- _EXERCISE DETAILS_
This calls for a word-for-word copy of all the data, with each picture removed.

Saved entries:
+++++

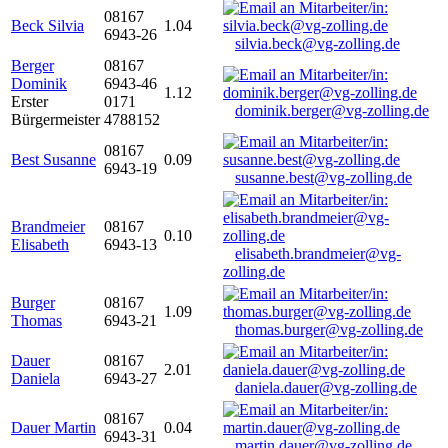
08167
Beck Silvia
1.04
6943-26
silvia.beck@vg-zolling.de
Berger
08167
Dominik
6943-46
1.12
Erster
0171
dominik.berger@vg-zolling.de
Bürgermeister
4788152
08167
Best Susanne
0.09
6943-19
susanne.best@vg-zolling.de
Brandmeier
08167
0.10
Elisabeth
6943-13
elisabeth.brandmeier@vg-
zolling.de
Burger
08167
1.09
Thomas
6943-21
thomas.burger@vg-zolling.de
Dauer
08167
2.01
Daniela
6943-27
daniela.dauer@vg-zolling.de
08167
Dauer Martin
0.04
6943-31
martin.dauer@vg-zolling.de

+++++

- _ANSWER_
08167
Beck Silvia
1.04
6943-26
silvia.beck@vg-zolling.de
Berger
08167
Dominik
6943-46
1.12
Erster
0171
dominik.berger@vg-zolling.de
Bürgermeister
4788152
08167
Best Susanne
0.09
6943-19
susanne.best@vg-zolling.de
Brandmeier
08167
0.10
Elisabeth
6943-13
elisabeth.brandmeier@vg-
zolling.de
Burger
08167
1.09
Thomas
6943-21
thomas.burger@vg-zolling.de
Dauer
08167
2.01
Daniela
6943-27
daniela.dauer@vg-zolling.de
08167
Dauer Martin
0.04
6943-31
martin.dauer@vg-zolling.de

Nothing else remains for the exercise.